_WHAT IS BEING ASKED_. Scan the records for the string "ามไปท" and copy every line that holds it.

_INPUT DATA_.
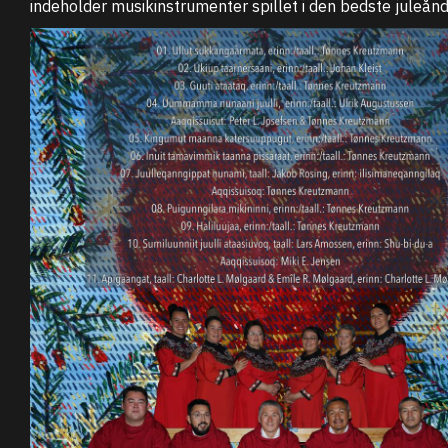
indeholder musikinstrumenter spillet i den bedste juleånd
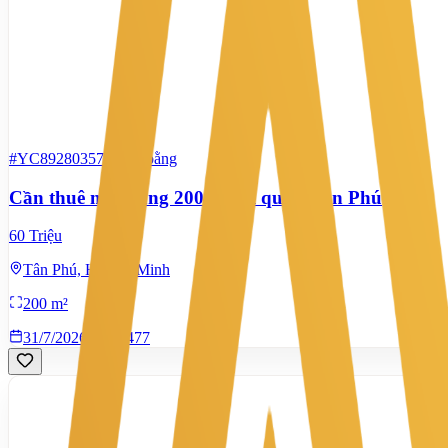
#YC89280357
-
Mặt bằng
Cần thuê mặt bằng 200m2 tại quận Tân Phú
60 Triệu
Tân Phú, Hồ Chí Minh
200 m²
31/7/2026
0
|
477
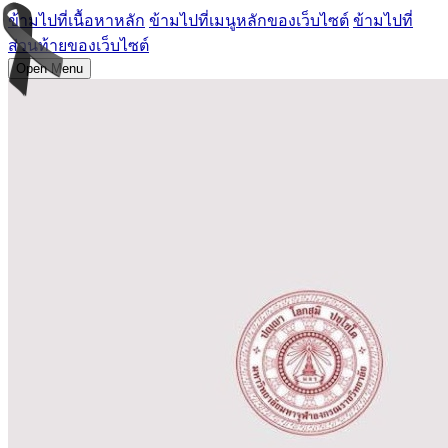
ข้ามไปที่เนื้อหาหลัก
ข้ามไปที่เมนูหลักของเว็บไซต์
ข้ามไปที่
ส่วนท้ายของเว็บไซต์
Open Menu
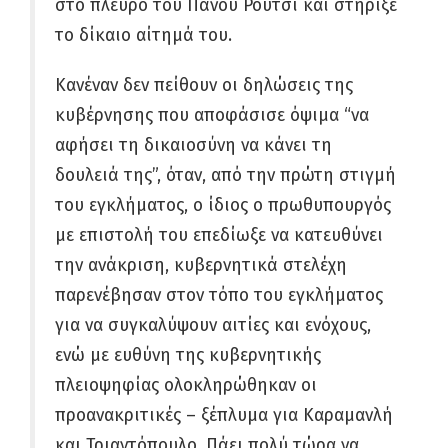
στο πλευρό του Πάνου Ρούτσι και στήριξε
το δίκαιο αίτημά του.
Κανέναν δεν πείθουν οι δηλώσεις της
κυβέρνησης που αποφάσισε όψιμα “να
αφήσει τη δικαιοσύνη να κάνει τη
δουλειά της”, όταν, από την πρώτη στιγμή
του εγκλήματος, ο ίδιος ο πρωθυπουργός
με επιστολή του επεδίωξε να κατευθύνει
την ανάκριση, κυβερνητικά στελέχη
παρενέβησαν στον τόπο του εγκλήματος
για να συγκαλύψουν αιτίες και ενόχους,
ενώ με ευθύνη της κυβερνητικής
πλειοψηφίας ολοκληρώθηκαν οι
προανακριτικές – ξέπλυμα για Καραμανλή
και Τριαντόπουλο. Πάει πολύ τώρα να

_EXERCISE OUTPUT_.
ข้ามไปที่เนื้อหาหลัก
ข้ามไปที่เมนูหลักของเว็บไซต์
ข้ามไปที่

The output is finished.